Two months ago, the Australian minister for international development and the Pacific, Concetta Fierravanti-Wells, argued that “80% of Australians do not support any further spending on foreign aid”.
This was reflected in the 2017 Lowy Institute Poll where, when the Australian respondents were told exactly how much Australia invested in aid, $3.8 billion, only 22% supported an increase.
But dollar amounts can be misleading, so the 2018 Lowy Institute Poll took a different approach to the question of public support for Australian aid. Instead of asking Australians whether our current aid investment was right, we asked how much they thought we invested. The results, which back up other research into public opinions on foreign aid, are in striking contrast to reality, revealing how fraught polling of public perceptions on foreign aid can be.
Our 2018 results show that Australians have a highly inflated perception of the size of our aid program. The average Australian believes we invest about 14% of the federal budget on foreign aid and that we should actually invest about 10%. In reality, we invest 0.8%.
On average, Australians think we invest 17.5 times more than we actually do, and would like us to be 12.5 times more generous than we are. Only 6% of respondents guessed anywhere close to the actual number. If that’s how much they think we invest, it’s no wonder there is little support to increase it.
When told how much we actually invest, be it $5 billion (1.2% of federal expenditure) in 2015 or, after significant cuts, $3.8 billion (0.8% of federal expenditure) in 2017, the results are remarkably sticky. The majority thought it sounded reasonable, and only 21% in 2015 and 22% in 2017 supported an increase. When given no baseline, they think we invest more than we do, and think it should be less.
How do we reconcile these results, which appear completely at odds with one another?
To me, this shows how little Australians think about foreign aid. We think of ourselves as a generous nation and expect that to be reflected in our aid program. We don’t give any real thought to it, and in the end trust the government to do what’s right.
But the government is not doing what is right. Since the Coalition government came to power in 2013, Australian aid has been cut by close to 25% when adjusting for inflation.
Australian aid is now at its lowest point in our history, when measured as a proportion of national income. As peers like the United Kingdom and New Zealand are rapidly stepping up, we are slipping into the bottom third of rich country donors.
We are the fifth-most-prosperous country in the OECD but rank 21st in generosity. By 2021, our donor peers down the bottom will be Spain, the United States, Portugal, Slovenia, Greece, Korea, Czech Republic, Poland, Slovak Republic and Hungary.
Why is this the case?
For me, the answer is that the Abbott and Turnbull Coalition governments do not see the efficacy and importance of aid. They don’t see the critical national interest of our aid program in building goodwill and strong institutional linkages with our immediate neighbours, or the impact it has on improving people’s lives.

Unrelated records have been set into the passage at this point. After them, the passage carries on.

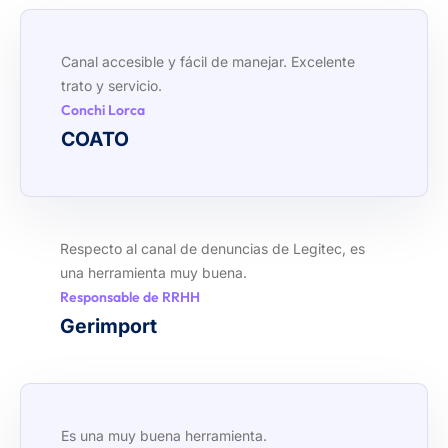
Canal accesible y fácil de manejar. Excelente
trato y servicio.
Conchi Lorca
COATO
Respecto al canal de denuncias de Legitec, es
una herramienta muy buena.
Responsable de RRHH
Gerimport
Es una muy buena herramienta.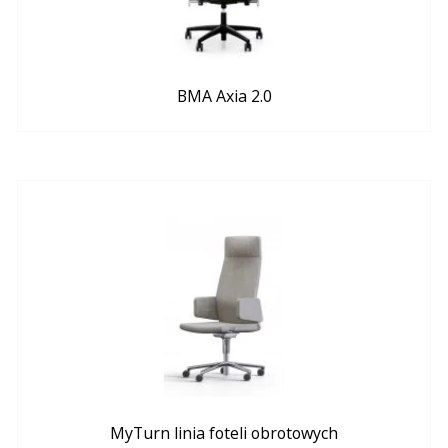
BMA Axia 2.0
MyTurn linia foteli obrotowych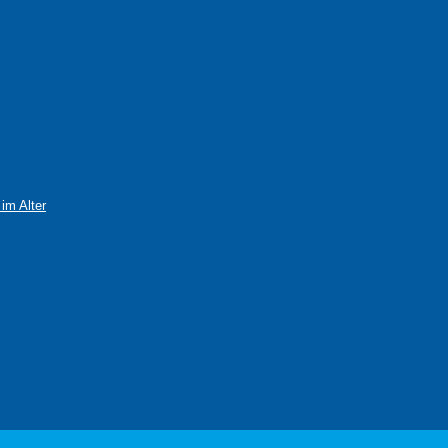
im Alter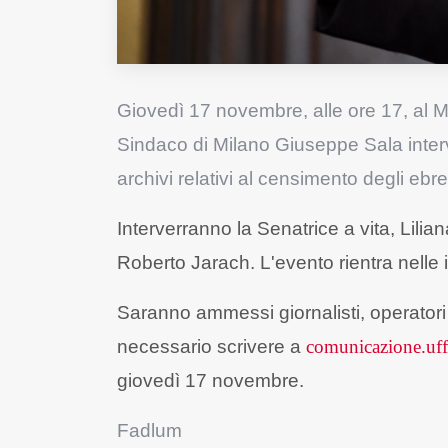
Giovedì 17 novembre, alle ore 17, al 
Sindaco di Milano Giuseppe Sala interver
archivi relativi al censimento degli ebr
Interverranno la Senatrice a vita, Lili
Roberto Jarach. L'evento rientra nelle 
Saranno ammessi giornalisti, operatori t
necessario scrivere a
comunicazione.uf
giovedì 17 novembre.
Fadlum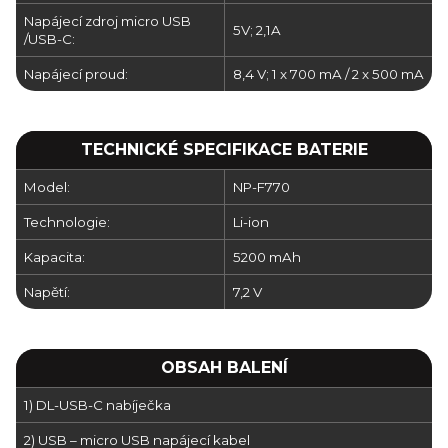
Napájecí zdroj micro USB
5V; 2,1A
/USB-C:
Napájecí proud:
8,4 V; 1 x 700 mA / 2 x 500 mA
TECHNICKÉ SPECIFIKACE BATERIE
Model:
NP-F770
Technologie:
Li-ion
Kapacita:
5200 mAh
Napětí:
7,2 V
OBSAH BALENÍ
1) DL-USB-C nabíječka
2) USB – micro USB napájecí kabel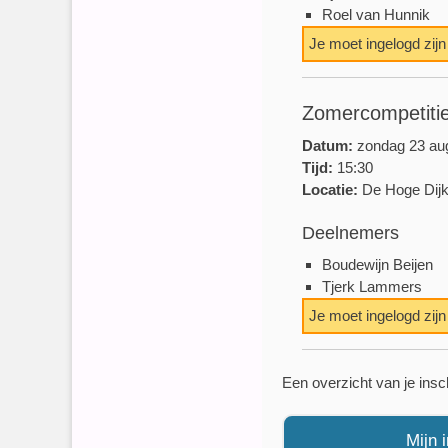
Roel van Hunnik
Je moet ingelogd zij
Zomercompetitie
Datum:
zondag 23 au
Tijd:
15:30
Locatie:
De Hoge Dij
Deelnemers
Boudewijn Beijen
Tjerk Lammers
Je moet ingelogd zij
Een overzicht van je insc
Mijn 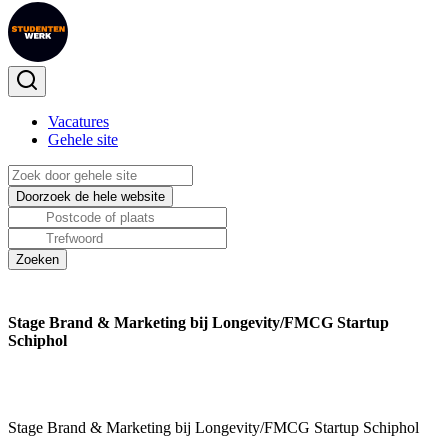
Vacatures
Gehele site
Stage Brand & Marketing bij Longevity/FMCG Startup
Schiphol
Stage Brand & Marketing bij Longevity/FMCG Startup Schiphol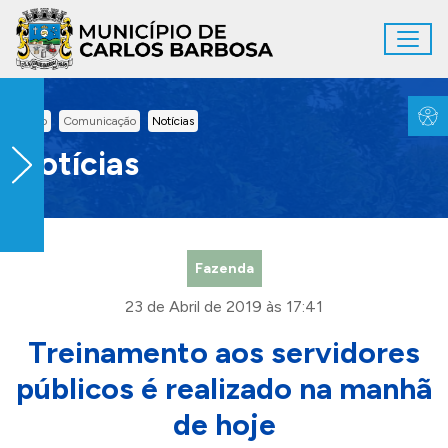
Ir para conteúdo principal
Toggl
Conteúdo Principal
Inicio
Comunicação
Notícias
Notícias
Fazenda
23 de Abril de 2019 às 17:41
Treinamento aos servidores
públicos é realizado na manhã
de hoje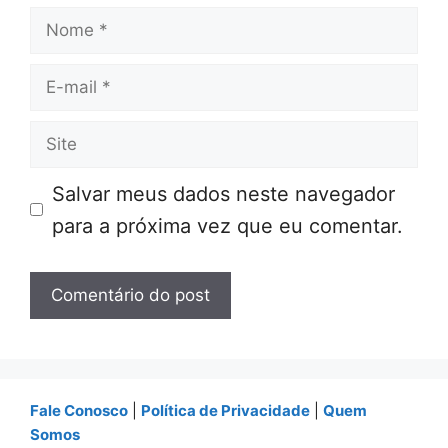
Nome
E-
mail
Site
Salvar meus dados neste navegador
para a próxima vez que eu comentar.
Fale Conosco
|
Política de Privacidade
|
Quem
Somos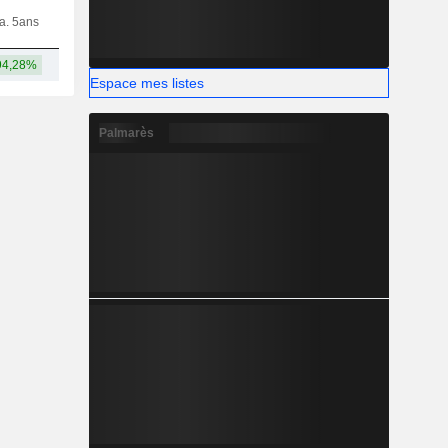
ia. 5ans
Capi.
CT
MT
LT
94,28%
996 Md
Espace mes listes
Palmarès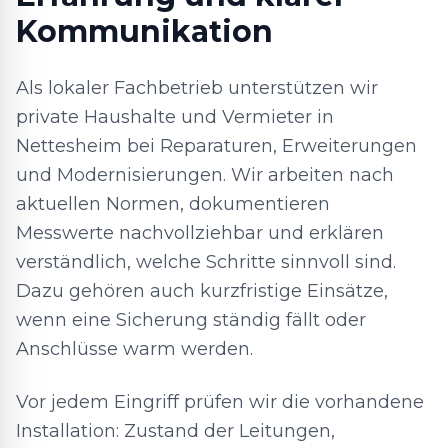
Kommunikation
Als lokaler Fachbetrieb unterstützen wir
private Haushalte und Vermieter in
Nettesheim bei Reparaturen, Erweiterungen
und Modernisierungen. Wir arbeiten nach
aktuellen Normen, dokumentieren
Messwerte nachvollziehbar und erklären
verständlich, welche Schritte sinnvoll sind.
Dazu gehören auch kurzfristige Einsätze,
wenn eine Sicherung ständig fällt oder
Anschlüsse warm werden.
Vor jedem Eingriff prüfen wir die vorhandene
Installation: Zustand der Leitungen,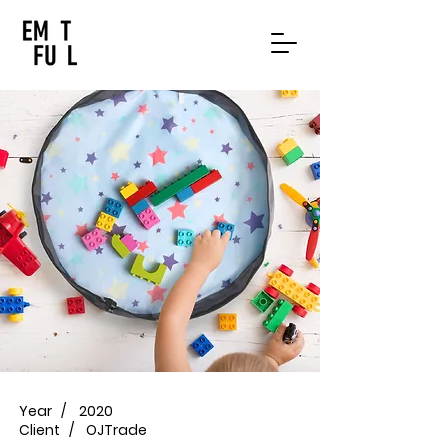
Year /
2020
Client /
OJTrade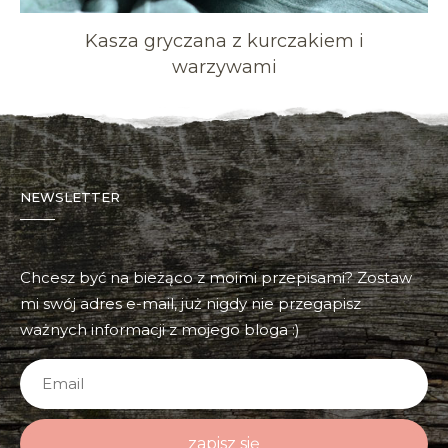
Kasza gryczana z kurczakiem i
warzywami
NEWSLETTER
Chcesz być na bieżąco z moimi przepisami? Zostaw
mi swój adres e-mail, już nigdy nie przegapisz
ważnych informacji z mojego bloga :)
zapisz się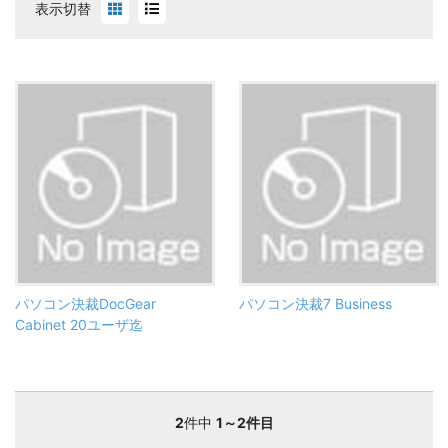
表示切替
パソコン決裁DocGear
パソコン決裁7 Business
Cabinet 20ユーザ迄
2
件中
1～2件目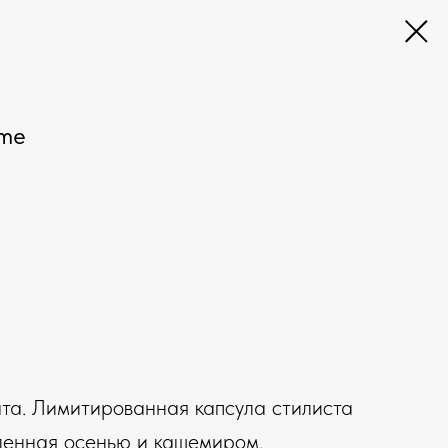
ame
ата. Лимитированная капсула стилиста
ленная осенью и кашемиром.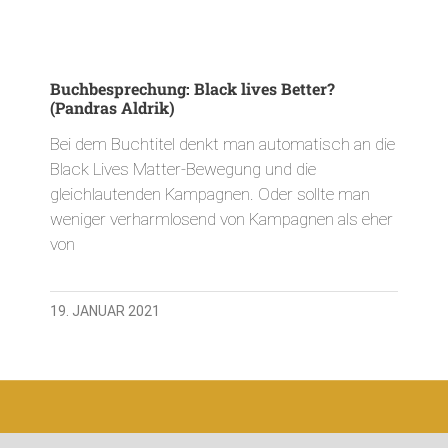
Buchbesprechung: Black lives Better?
(Pandras Aldrik)
Bei dem Buchtitel denkt man automatisch an die
Black Lives Matter-Bewegung und die
gleichlautenden Kampagnen. Oder sollte man
weniger verharmlosend von Kampagnen als eher
von
19. JANUAR 2021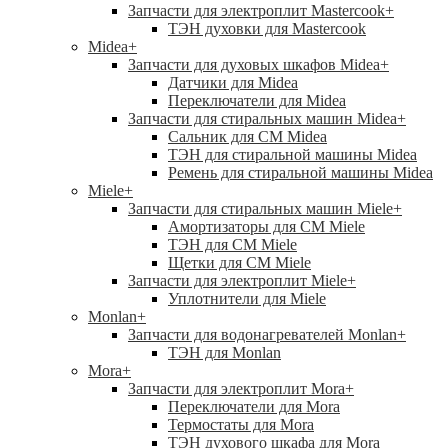
Запчасти для электроплит Mastercook
+
ТЭН духовки для Mastercook
Midea
+
Запчасти для духовых шкафов Midea
+
Датчики для Midea
Переключатели для Midea
Запчасти для стиральных машин Midea
+
Сальник для СМ Midea
ТЭН для стиральной машины Midea
Ремень для стиральной машины Midea
Miele
+
Запчасти для стиральных машин Miele
+
Амортизаторы для СМ Miele
ТЭН для СМ Miele
Щетки для СМ Miele
Запчасти для электроплит Miele
+
Уплотнители для Miele
Monlan
+
Запчасти для водонагревателей Monlan
+
ТЭН для Monlan
Mora
+
Запчасти для электроплит Mora
+
Переключатели для Mora
Термостаты для Mora
ТЭН духового шкафа для Mora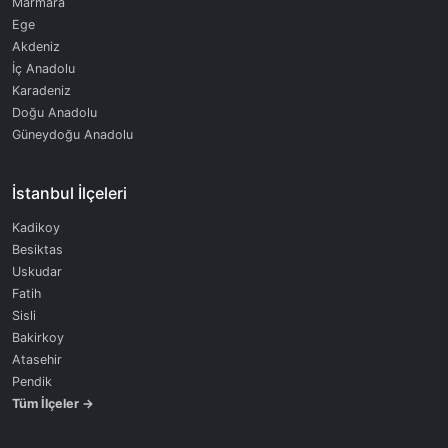
Marmara
Ege
Akdeniz
İç Anadolu
Karadeniz
Doğu Anadolu
Güneydoğu Anadolu
İstanbul İlçeleri
Kadikoy
Besiktas
Uskudar
Fatih
Sisli
Bakirkoy
Atasehir
Pendik
Tüm İlçeler →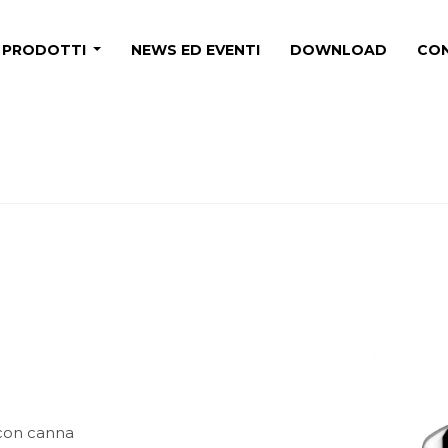
PRODOTTI
NEWS ED EVENTI
DOWNLOAD
CON
con canna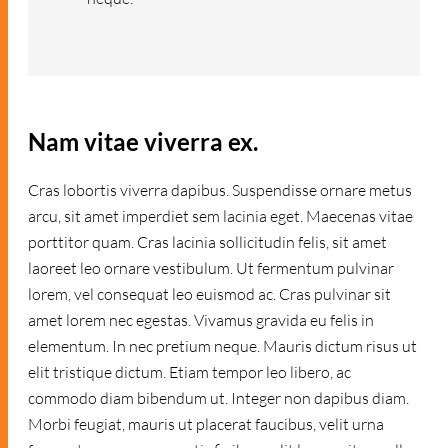
Nam vitae viverra ex.
Cras lobortis viverra dapibus. Suspendisse ornare metus
arcu, sit amet imperdiet sem lacinia eget. Maecenas vitae
porttitor quam. Cras lacinia sollicitudin felis, sit amet
laoreet leo ornare vestibulum. Ut fermentum pulvinar
lorem, vel consequat leo euismod ac. Cras pulvinar sit
amet lorem nec egestas. Vivamus gravida eu felis in
elementum. In nec pretium neque. Mauris dictum risus ut
elit tristique dictum. Etiam tempor leo libero, ac
commodo diam bibendum ut. Integer non dapibus diam.
Morbi feugiat, mauris ut placerat faucibus, velit urna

They know it will only ever be a marginal election issue, and what few votes there are for it tend to sit on the other side of the aisle. If MPs don’t believe in its importance and don’t see any election implications or widespread public outcry at the cuts, it starts to make sense why the aid program has been such an easy target for this government.
Fierravanti-Wells instead argues forcefully that it is impossible to increase the aid budget when the public does not support it.
Academic literature points to this being a critical flaw of foreign aid. Normal feedback mechanisms of domestic government expenditure that promote effectiveness and support do not apply to foreign aid. Taxpayer money is collected in one country and spent in another, with taxpayers having little knowledge of, or interest in, how it is being spent.
Beneficiaries of aid, on the other hand, have a strong interest in aid, but no direct political influence or voice to advocate for it. These flaws result in a marginal constituency for foreign aid, reflecting its marginal place in government expenditure.
What’s surprising about foreign aid is the public scrutiny it receives from our political class over other investments in Australia’s national interest. Our diplomatic, defence and intelligence expenditure receive less public scrutiny despite far larger (and growing) sums.
The development community has in part allowed this to happen by failing to build and maintain a bipartisan political constituency for Australian aid by selling the importance of foreign aid as a critical investment in Australia’s national interest. It is an important complement to our investments in diplomacy and defence, particularly because we are surrounded by developing nations that have significant financing challenges.
Having just a few political champions can do more than any campaign to deepen public support for Australian aid. Our politicians have the loudest megaphone to support the aid program, but at the moment are choosing not to use it.
There are ways out of this. Aid advocacy efforts could be professionalised and targeted at members of parliament. There should be more study tours for politicians, like those run by Save the Children with the support of the Gates Foundation, to see Australian aid in action in supporting the unprecedented humanitarian and development needs in our region. More effort should be made to highlight the foreign policy and strategic imperative for Australian aid, particularly in response to the growing competition from China, which has finally captured the attention of Australian media in the Pacific.
The Australian aid program is at a disappointing low point, and our poll shows that there is expectation for us to be doing more. It’s time for some political leadership to turn things around.